On June 1, 2022, Chad declared a food emergency due to a dwindling supply of grain. A decrease in exports from Ukraine, as a result of their war with Russia, has caused food prices in Chad to skyrocket. Amid Chad’s food shortage, the country has asked the international community to provide aid as it is estimated that about one-third of the population of Chad will require humanitarian assistance this year.
Causes of Chad’s Food Shortage
While drought has ravaged Chad and surrounding countries for the past couple of years and undoubtedly plays a role, it is not the most significant factor causing Chad’s food shortage. Many factors have contributed to the severity of food insecurity in Chad.

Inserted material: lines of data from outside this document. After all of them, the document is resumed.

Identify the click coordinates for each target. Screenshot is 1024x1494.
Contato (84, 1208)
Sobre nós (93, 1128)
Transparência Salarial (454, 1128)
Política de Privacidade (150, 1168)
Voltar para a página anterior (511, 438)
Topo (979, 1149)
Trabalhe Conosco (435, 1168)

In 2021, Chad experienced its second straight year of recession, with the country’s GDP dropping by 1.2% over the course of the year. Rising food prices, due to a combination of gradual inflation and rapid inflation sparked by Russia’s invasion of Ukraine, have placed the final nail in the coffin. Internationally, according to the United Nations Food and Agriculture Organization, global wheat prices have increased for the fourth month in a row, rising 5.6% in May 2022 alone. Rising prices combined with dropping income place the people of Chad in a difficult situation. The U.N. ranks Chad as the third most impoverished nation in the world in 2022, a status that the current food emergency does not ease.

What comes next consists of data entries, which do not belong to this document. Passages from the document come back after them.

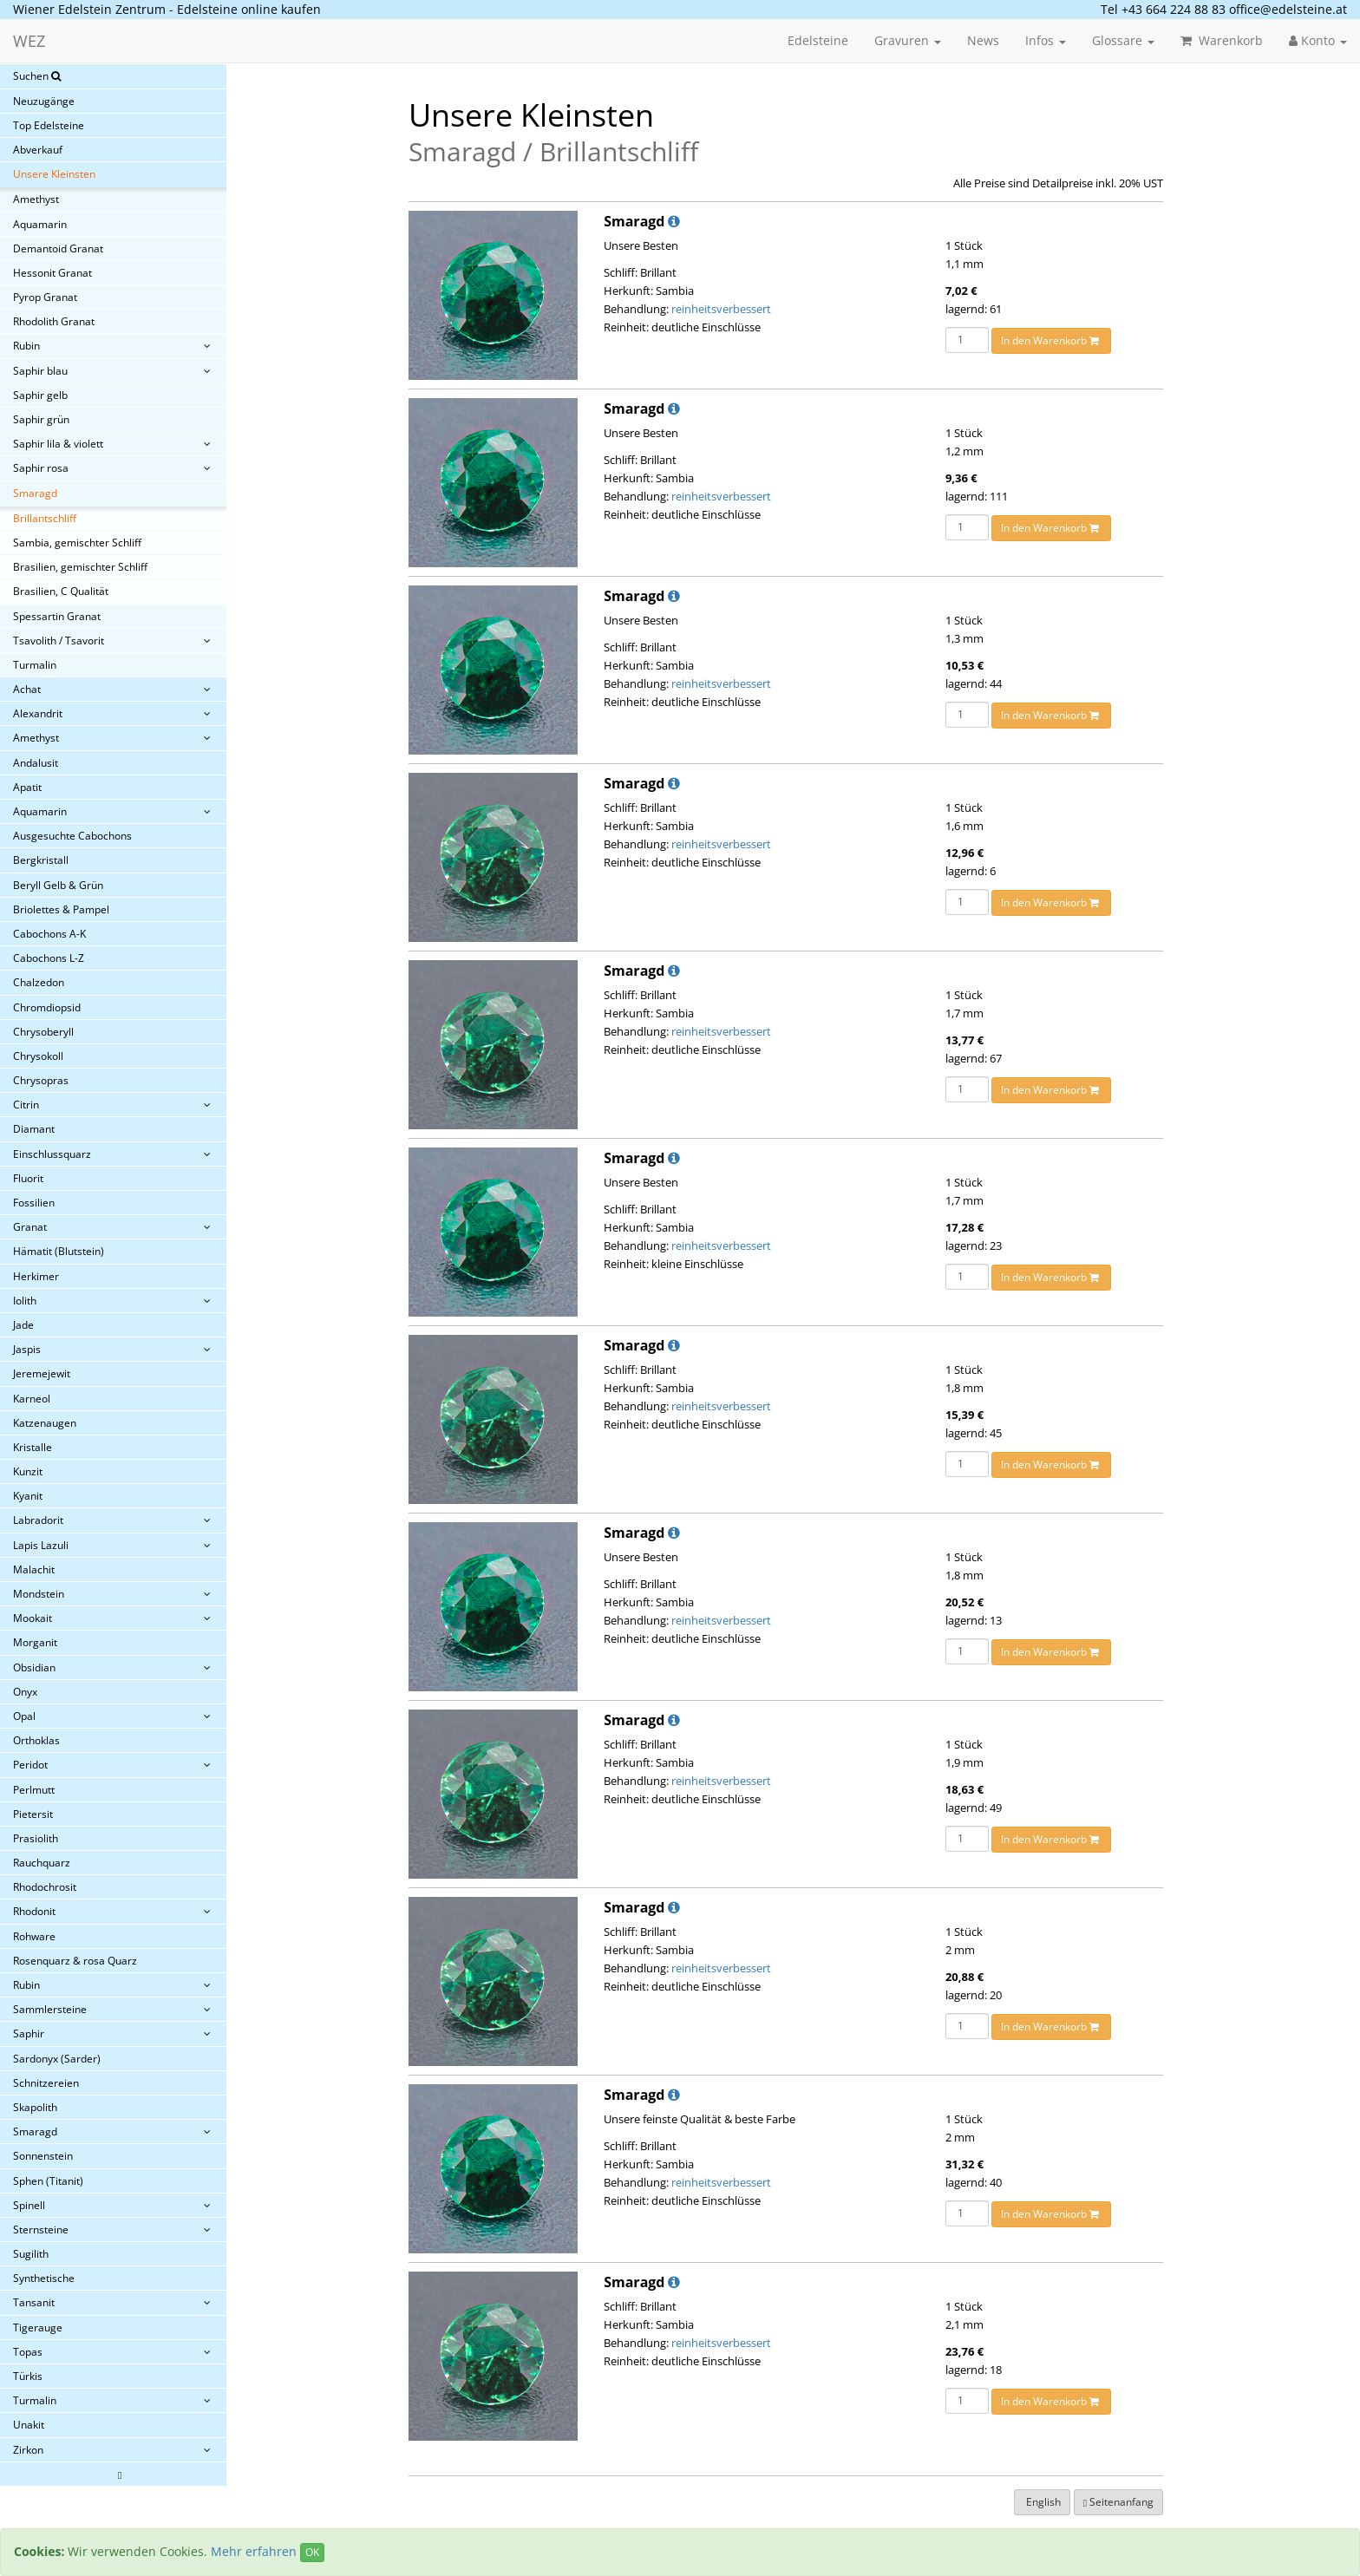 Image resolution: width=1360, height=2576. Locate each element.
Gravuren (907, 40)
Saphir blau (40, 370)
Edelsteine (818, 40)
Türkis (27, 2376)
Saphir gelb (40, 395)
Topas (27, 2351)
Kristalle (32, 1447)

Solutions and the Way Forward
Chad’s food shortage has prompted the country to request urgent aid from the international community. While at the moment it is unclear which countries will answer the call, one organization that is already helping is the World Food Programme (WFP).
The humanitarian organization aims to provide assistance to approximately 3 million people facing food insecurity in Chad in 2022. About 42% of the population of Chad falls below the poverty line, but the WFP plans to help in a few ways. The organization provides displaced people within Chad with cash-based transfers to purchase food. The WFP also works with the Ministry of Health to support government-backed nutrition programs, reaching “458,000 children and 235,400 pregnant and nursing women with specialized nutritious foods” in 2021.
Another measure the organization is taking is working to provide children within Chad with school lunches. These provided meals not only help with food insecurity but also encourage school enrollment in a country with low rates of education. These school meals reached 200,000 children in 2021.
Chad’s call to action came just days before a meeting between Vladimir Putin, the president of Russia, and Macky Sall, the head of the African Union. On June 3, 2021, Sall met with Putin to discuss “freeing up stocks of cereals and fertilizers, the blockage of which particularly affects African countries.” The discussion did not spark any immediate change but there is cause for optimism as Putin said “We strive to develop humanitarian ties with African countries and will do everything in our power to make this process gain momentum.”
Whatever the outcome, Chad will need the support of numerous countries and organizations across the globe.